As Bloomberg Law reported last week, Su's odds for a cabinet pick have been aided by a split in union support among contenders who are better known on the national stage, such as US Sen. Bernie Sanders and Rep. Andy Levin. "I think she's very, very viable," Los Angeles County Federation of Labor President Ron Herrera, a supporter, told Bloomberg. "She's really been a warrior for us."
But, the outlet noted, a lack of public support from organized labor has also been one factor hindering Su's candidacy.
A letter sent to the president-elect on Sunday aims to address that gap.
"It is a critical time for women's leadership and we need a strong woman as US Secretary of Labor, especially a woman of color who understand what it's like to grow up in an immigrant household," states the letter signed by Dolores Huerta, the famed farm worker organizer, and the leaders of groups such as the Koreatown Immigrant Workers Alliance, the Pilipino Workers Center of Southern California, and the Los Angeles Alliance for a New Economy.
"She fully enforced the rights of farm workers, janitors, and domestic workers," the letter says. "In short, Su has been at the forefront of some of the most innovative policies and enforcement strategies in our state's history.
A senior staffer at a national labor organization, requesting anonymity to speak freely, said a Su cabinet post would be seen as a big win for the labor movement.
"Thinking about Julie Su as Secretary of Labor is almost a physical sense of relief," the source told Business Insider.

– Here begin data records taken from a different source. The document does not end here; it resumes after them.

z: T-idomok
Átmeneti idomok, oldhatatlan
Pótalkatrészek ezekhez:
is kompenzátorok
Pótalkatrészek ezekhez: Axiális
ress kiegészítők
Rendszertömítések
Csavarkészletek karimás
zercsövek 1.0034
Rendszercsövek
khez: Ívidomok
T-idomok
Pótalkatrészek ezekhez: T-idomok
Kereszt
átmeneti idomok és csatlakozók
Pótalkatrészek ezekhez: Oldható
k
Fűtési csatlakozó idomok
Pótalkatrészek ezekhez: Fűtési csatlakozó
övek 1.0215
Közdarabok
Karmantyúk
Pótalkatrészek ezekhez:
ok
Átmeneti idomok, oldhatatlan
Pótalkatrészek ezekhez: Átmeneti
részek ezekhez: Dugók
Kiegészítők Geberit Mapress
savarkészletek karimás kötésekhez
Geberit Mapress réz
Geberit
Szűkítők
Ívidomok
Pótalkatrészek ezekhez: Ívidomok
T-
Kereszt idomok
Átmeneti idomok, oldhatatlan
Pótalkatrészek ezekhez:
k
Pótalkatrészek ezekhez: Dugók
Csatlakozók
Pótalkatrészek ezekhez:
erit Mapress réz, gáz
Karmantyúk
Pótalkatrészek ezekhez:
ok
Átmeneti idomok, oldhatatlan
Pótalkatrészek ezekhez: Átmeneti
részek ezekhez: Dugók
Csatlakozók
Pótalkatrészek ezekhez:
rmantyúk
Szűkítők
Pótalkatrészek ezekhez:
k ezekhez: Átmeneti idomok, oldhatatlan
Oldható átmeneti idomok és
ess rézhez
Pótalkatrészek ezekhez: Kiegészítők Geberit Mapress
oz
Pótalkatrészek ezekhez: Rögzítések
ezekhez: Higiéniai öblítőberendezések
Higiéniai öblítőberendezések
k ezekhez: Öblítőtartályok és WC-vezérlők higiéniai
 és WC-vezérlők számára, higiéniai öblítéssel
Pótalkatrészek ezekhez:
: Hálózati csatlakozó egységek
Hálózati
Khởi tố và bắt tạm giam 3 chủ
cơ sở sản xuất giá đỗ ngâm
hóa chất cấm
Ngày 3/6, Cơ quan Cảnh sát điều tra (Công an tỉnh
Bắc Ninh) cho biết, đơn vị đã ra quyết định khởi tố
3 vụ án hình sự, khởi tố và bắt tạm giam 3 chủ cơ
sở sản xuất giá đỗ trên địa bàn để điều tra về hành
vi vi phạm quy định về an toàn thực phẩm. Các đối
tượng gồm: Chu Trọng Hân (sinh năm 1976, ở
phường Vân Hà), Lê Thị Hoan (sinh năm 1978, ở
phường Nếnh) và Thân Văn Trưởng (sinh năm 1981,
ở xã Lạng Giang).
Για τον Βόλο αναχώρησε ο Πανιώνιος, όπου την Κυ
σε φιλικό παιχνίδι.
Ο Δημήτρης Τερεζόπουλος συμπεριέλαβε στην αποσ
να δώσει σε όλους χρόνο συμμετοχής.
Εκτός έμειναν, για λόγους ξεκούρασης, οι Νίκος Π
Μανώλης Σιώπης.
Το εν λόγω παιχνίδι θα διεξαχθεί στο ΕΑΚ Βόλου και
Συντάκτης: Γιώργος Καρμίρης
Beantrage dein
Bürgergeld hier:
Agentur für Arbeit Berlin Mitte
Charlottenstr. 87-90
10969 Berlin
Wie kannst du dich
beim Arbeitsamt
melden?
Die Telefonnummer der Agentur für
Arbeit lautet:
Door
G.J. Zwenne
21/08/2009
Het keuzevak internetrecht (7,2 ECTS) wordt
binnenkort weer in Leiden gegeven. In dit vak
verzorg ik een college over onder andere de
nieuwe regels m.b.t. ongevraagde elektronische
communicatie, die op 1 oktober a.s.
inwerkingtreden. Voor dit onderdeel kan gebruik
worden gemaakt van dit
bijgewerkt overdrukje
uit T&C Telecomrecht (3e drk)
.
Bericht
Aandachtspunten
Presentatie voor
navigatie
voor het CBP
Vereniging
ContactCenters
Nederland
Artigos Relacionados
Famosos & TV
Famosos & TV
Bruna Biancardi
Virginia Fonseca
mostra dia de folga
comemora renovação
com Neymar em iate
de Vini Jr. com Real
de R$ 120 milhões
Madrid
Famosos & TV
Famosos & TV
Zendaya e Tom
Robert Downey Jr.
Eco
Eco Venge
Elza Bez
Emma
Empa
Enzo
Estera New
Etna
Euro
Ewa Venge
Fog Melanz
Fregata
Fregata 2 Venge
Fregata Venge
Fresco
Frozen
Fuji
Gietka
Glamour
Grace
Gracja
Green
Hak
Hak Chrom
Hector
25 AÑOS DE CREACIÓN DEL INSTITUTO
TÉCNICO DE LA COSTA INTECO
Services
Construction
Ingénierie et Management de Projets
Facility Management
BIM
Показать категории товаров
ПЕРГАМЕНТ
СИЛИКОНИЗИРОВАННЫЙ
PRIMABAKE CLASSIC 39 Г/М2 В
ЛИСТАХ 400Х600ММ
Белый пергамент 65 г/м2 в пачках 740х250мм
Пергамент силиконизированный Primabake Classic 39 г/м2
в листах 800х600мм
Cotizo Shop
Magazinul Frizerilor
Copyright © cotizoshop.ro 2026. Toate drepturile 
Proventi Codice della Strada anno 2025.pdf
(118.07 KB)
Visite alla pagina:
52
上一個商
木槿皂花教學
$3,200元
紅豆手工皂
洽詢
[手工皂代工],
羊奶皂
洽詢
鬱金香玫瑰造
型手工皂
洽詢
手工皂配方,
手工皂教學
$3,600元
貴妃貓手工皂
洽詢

She's spent years leading enforcement in the world's fifth-largest economy and before that fought for workers' rights as an activist exposing labor conditions in the garment industry.
"She is widely respected as a labor rights and civil rights attorney, so she truly 'speaks the language' of workers' issues," the source said, noting she is also fluent in both Spanish and Mandarin.
Su "will walk in that door fully capable, ready to work, and without any serious shadows of past transactional relationships or controversies," they added.